TagSoup is a small, fast, fairly forgiving HTML-ish parser with zero required dependencies.

It is built for the boringly useful jobs:

  • Parse real-world markup without immediately fainting.
  • Walk the resulting tree.
  • Query it with a compact CSS-style selector API.
  • Pull out text, attributes, and spans.

It is not trying to impersonate a browser engine.

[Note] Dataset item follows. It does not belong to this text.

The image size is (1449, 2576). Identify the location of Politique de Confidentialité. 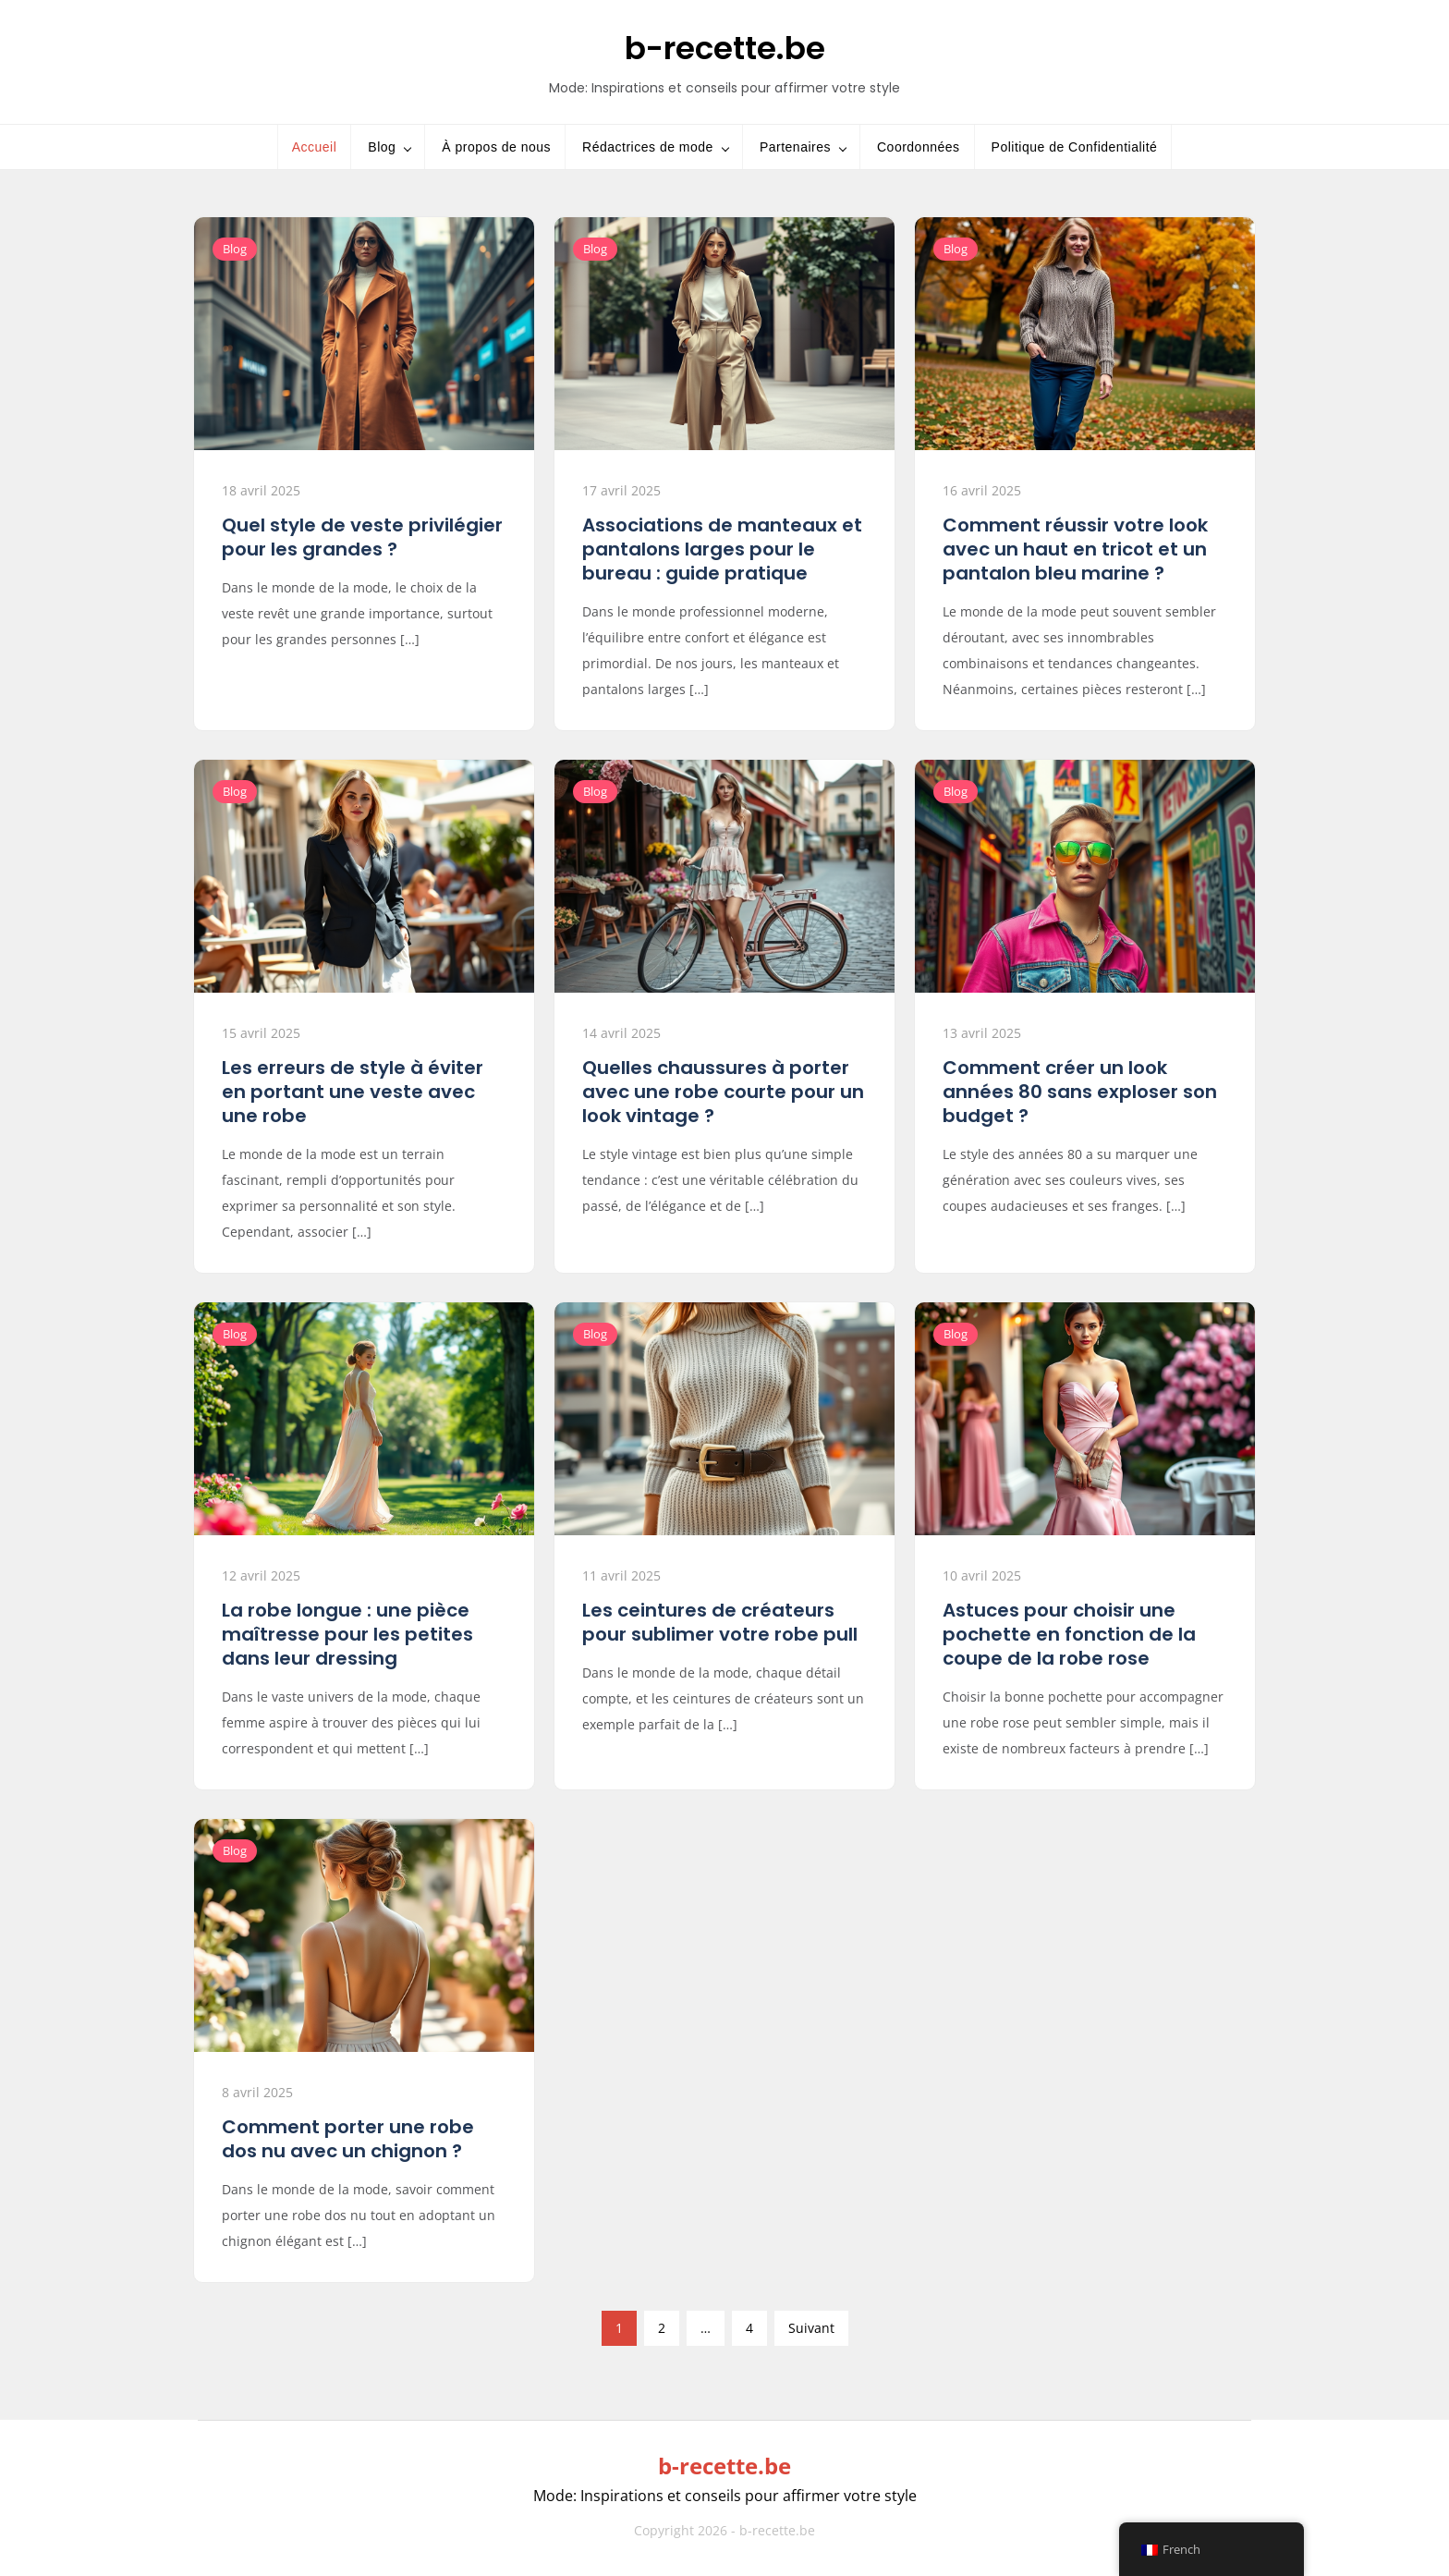
(1075, 147).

It just wants to turn messy markup into something workable, quickly.

§Highlights

  • Optional serde support, enabled by default.
  • Preserves source spans for nodes and parse errors.
  • Handles raw-text elements like script and style sensibly.
  • Supports query_selector and query_selector_all.
  • Supports tree walking with a small visitor API.
  • Tries to recover from malformed markup instead of giving up immediately.

§Examples

// Parse an HTML tag soup.
let doc = tagsoup::Document::parse("<div><p id=here>Hello, world!</p></div>");

// Check for parsing errors.
assert!(doc.errors.is_empty());

// Query the document for an element using a CSS selector.
let element = doc.query_selector("#here").unwrap();
assert_eq!(element.text_content(), "Hello, world!");

§Querying The Tree

let doc = tagsoup::Document::parse(r#"
	<article id="main">
		<p class="lead">Hello</p>
		<p data-kind="feature card">world</p>
	</article>
"#);

assert_eq!(doc.query_selector("#main .lead").unwrap().text_content(), "Hello");
assert_eq!(doc.query_selector_all("[data-kind*=feature]").len(), 1);

§Notes

This is not a full WHATWG-compliant HTML parser. It is a pragmatic parser for documents that are mostly HTML, occasionally cursed, and still need to be dealt with.

Structs§

Attribute
Attribute of an element.
AttributeValue
Value of an attribute.
CommentNode
Comment node in the DOM tree.
DoctypeNode
Doctype node in the DOM tree.
Document
Document represents the entire parsed HTML document fragment.
Element
Element in the DOM tree.
Lexer
TagSoup lexer.
ParseError
Document parse error.
ProcessingInstructionNode
Processing instruction node in the DOM tree.
ResolvedSpan
Span of the information in the parsed source, with line and column information.
SourceSpan
Span of the information in the parsed source.
TextNode
Text node in the DOM tree.
Token
TagSoup Token.

Enums§

ElementKind
Kind of element.
Node
Node in the DOM tree.
ParseErrorKind
Document parse error kinds.
TokenKind
TagSoup Token kind.
VisitControl
Visitor control flow for tree traversal.

Functions§

normalize_whitespace
Collapses runs of ASCII whitespace into a single space.